How do you trim the hooves of a 1,200-pound Watusi bovine who could use her 5-foot-4 spread of horns as lethal weapons quicker than a snort? Very carefully – as was demonstrated last week at the yard of the Modesto Seventh Street Livestock Auction and Flea Market yard.
It took four men to successfully trim the hooves on Daisy, the rare 8-year-old African cow, which is a tourist draw for Sunday and Monday flea market crowds.
Trimming the hooves of typical cow is a less complicated process. Since Daisy’s massive horns don’t allow her to get inside a chute to be contained, she has to be carefully tranquilized.
“She could die from this procedure,” observed Livestock owner Lary Gremp before Wednesday’s procedure started.
The large star of the south Modesto venue was slowly feeling the effects of an animal tranquilizer administered by veterinarian Patrick Hawes.
“It’s like a mind-altering drug,” said Hawes.
In about 15 minutes the sedated animal was slowly brought to her knees, then roped over her wide horns with the other end tied to a metal fence pole. A second rope tied a rear leg to another metal pole on the opposing pen wall. A second shot further reduced her feistiness. When it appeared Daisy wouldn’t be rearing up and causing damage, hoof trimmer David Toledo and assistant Mike Toledo moved in. Under the watchful eye of Don Depree, a 50-year hoof trimmer veteran, David used a rotary power grinder equipped with special roto-clip dish as the chips flew in the pen.

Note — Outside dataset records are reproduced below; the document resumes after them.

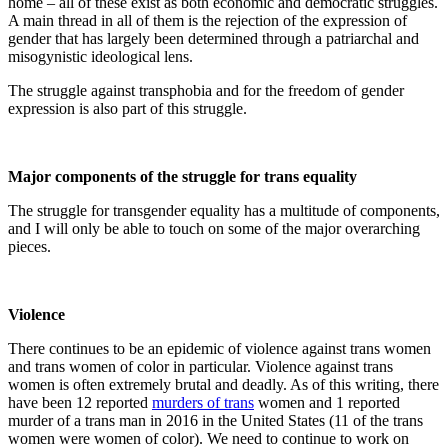
home – all of these exist as both economic and democratic struggles.
A main thread in all of them is the rejection of the expression of
gender that has largely been determined through a patriarchal and
misogynistic ideological lens.
The struggle against transphobia and for the freedom of gender
expression is also part of this struggle.
Major components of the struggle for trans equality
The struggle for transgender equality has a multitude of components,
and I will only be able to touch on some of the major overarching
pieces.
Violence
There continues to be an epidemic of violence against trans women
and trans women of color in particular. Violence against trans
women is often extremely brutal and deadly. As of this writing, there
have been 12 reported
murders of trans
women and 1 reported
murder of a trans man in 2016 in the United States (11 of the trans
women were women of color). We need to continue to work on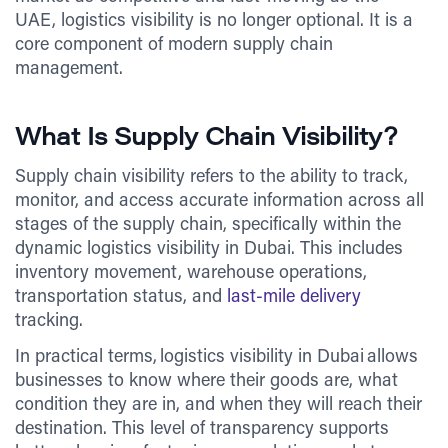
UAE, logistics visibility is no longer optional. It is a
core component of modern supply chain
management.
What Is Supply Chain Visibility?
Supply chain visibility refers to the ability to track,
monitor, and access accurate information across all
stages of the supply chain, specifically within the
dynamic logistics visibility in Dubai. This includes
inventory movement, warehouse operations,
transportation status, and
last-mile delivery
tracking.
In practical terms, logistics visibility in Dubai allows
businesses to know where their goods are, what
condition they are in, and when they will reach their
destination. This level of transparency supports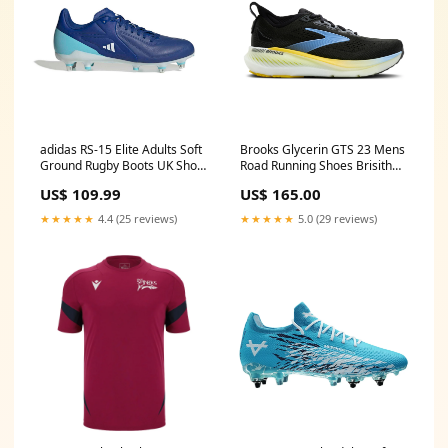
adidas RS-15 Elite Adults Soft
Brooks Glycerin GTS 23 Mens
Ground Rugby Boots UK Shoe
Road Running Shoes Brisith
Size:8 UK
and Irish Lions
US$ 109.99
US$ 165.00
★★★★★
4.4 (25 reviews)
★★★★★
5.0 (29 reviews)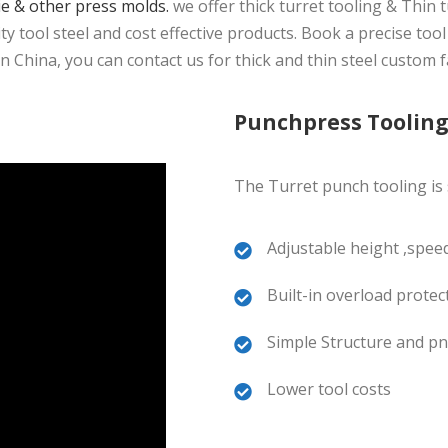
ie & other press molds.
we offer thick turret tooling & Thin 
 tool steel and cost effective products. Book a precise tool
China, you can contact us for thick and thin steel custom f
Punchpress Toolin
The Turret punch tooling is s
Adjustable height ,speed
Built-in overload protec
Simple Structure and pn
Lower tool costs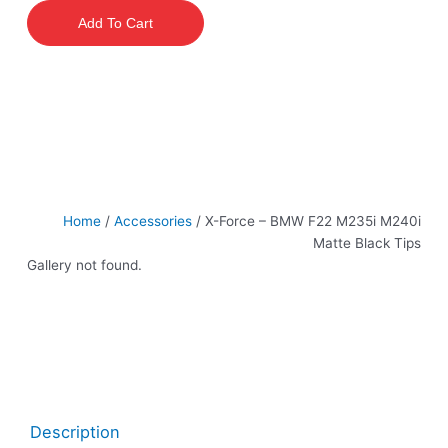
–
Add To Cart
BMW
F22
M235i
M240i
Matte
Black
Tips
quantity
Home
/
Accessories
/ X-Force – BMW F22 M235i M240i
Matte Black Tips
Gallery not found.
Description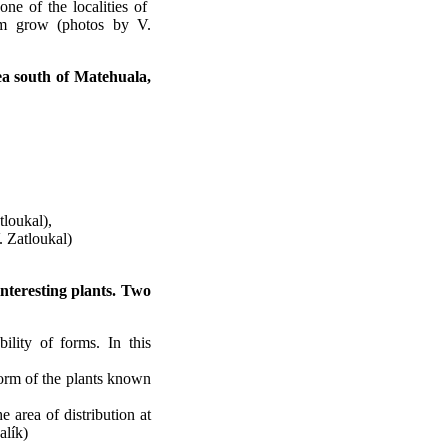
one of the localities of
form grow (photos by V.
rea south of Matehuala,
loukal),
. Zatloukal)
nteresting plants. Two
ility of forms. In this
form of the plants known
e area of distribution at
alík)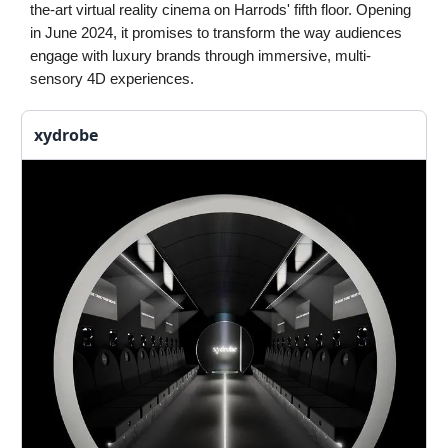
the-art virtual reality cinema on Harrods' fifth floor. Opening
in June 2024, it promises to transform the way audiences
engage with luxury brands through immersive, multi-
sensory 4D experiences.
xydrobe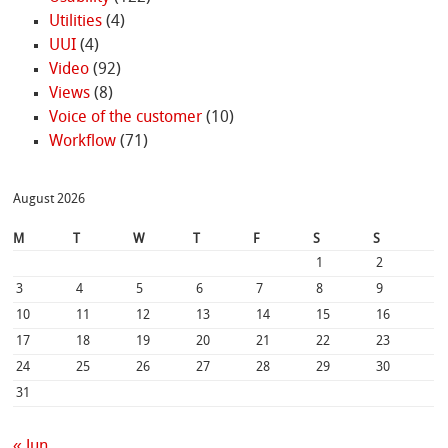
Utilities
(4)
UUI
(4)
Video
(92)
Views
(8)
Voice of the customer
(10)
Workflow
(71)
August 2026
M
T
W
T
F
S
S
1
2
3
4
5
6
7
8
9
10
11
12
13
14
15
16
17
18
19
20
21
22
23
24
25
26
27
28
29
30
31
« Jun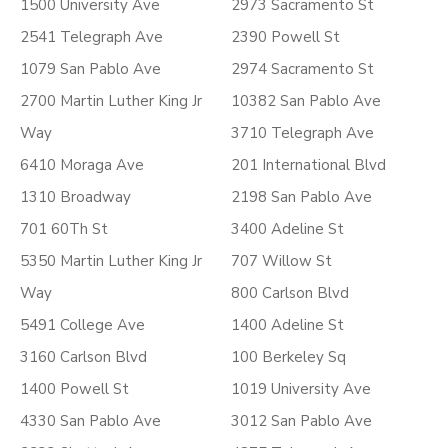
1500 University Ave
2973 Sacramento St
2541 Telegraph Ave
2390 Powell St
1079 San Pablo Ave
2974 Sacramento St
2700 Martin Luther King Jr
10382 San Pablo Ave
Way
3710 Telegraph Ave
6410 Moraga Ave
201 International Blvd
1310 Broadway
2198 San Pablo Ave
701 60Th St
3400 Adeline St
5350 Martin Luther King Jr
707 Willow St
Way
800 Carlson Blvd
5491 College Ave
1400 Adeline St
3160 Carlson Blvd
100 Berkeley Sq
1400 Powell St
1019 University Ave
4330 San Pablo Ave
3012 San Pablo Ave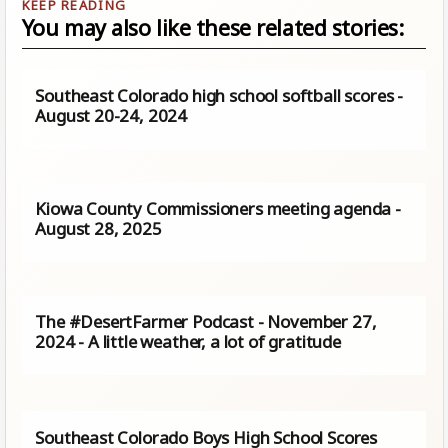
You may also like these related stories:
Southeast Colorado high school softball scores -
August 20-24, 2024
Kiowa County Commissioners meeting agenda -
August 28, 2025
The #DesertFarmer Podcast - November 27,
2024 - A little weather, a lot of gratitude
Southeast Colorado Boys High School Scores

Hawes explained why cows need their hooves trimmed. In a natural environment where cows forage for food in the wild, hooves are worn down by trodding over rough terrain. However, modern cows held in a pen don’t have the chance for movement that would keep hooves “trimmed.” He said hooves can grow so close together that they trap manure they walk in, causing infection. Untrimmed hooves can also force a cow to walk oddly and “break down the legs,” said Hawes.
As Toledo operated the trimmer and Hawes visually monitored her breathing, Gremp fetched a tape measure to measure Daisy’s horns. Each horn was a gnarled 42 inches in length and 17 inches in circumference near the skull.
“She knows how to use them,” said Gremp of the horns. “She knows she’s got them. She’s probably the smartest cow I’ve ever seen. Typically cows aren’t very smart. You can tell just by the way she responds to you. She has good days and bad days and you’re real clear on how she feels.”
Quick work was made of the trimming and a few hours later all was fine with Daisy.
The long-horned bovine has been “an attraction” for Gremp’s flea market, which he said attracts between 8,000 to 10,000 visitors on Mondays. He is trying to build up Sunday numbers from the estimated 3,000 visitors.
“People marvel at her and hundreds take pictures of her with their cell phone cameras,” said Gremp.
Next time they see her she will have nicer looking hooves.
The flea market also features a menagerie of other exotic animals, including “Nickel,” a miniature buffalo, “Mingo” a South American llama, “Helen,” a cross between a Zebra and donkey, “Omar,” A Zeby cow from South Asia, “Bo-Bo,” an emu from Australia, and “Bobby,” a miniature donkey.
Lary’s grandfather, Clint Thompson, opened the livestock auction yard at its present location in 1938. Lary and wife Luann took over in 1984. The Monday flea market was introduced in 1998 and two years ago Sunday markets were added.
The owners learned early on that animals can be a good draw for families. A 36-year-old horse that preceded Daisy was one “which people loved so we know people enjoy animals.” The horse died of old age and was replace by Daisy as the star attraction.
“Daisy is helping us to build it up,” said Lary.
Butcher cows are sold at the indoor auction daily but each week approximately 400 goats, sheep and hogs are auctioned off as well as thousands of poultry.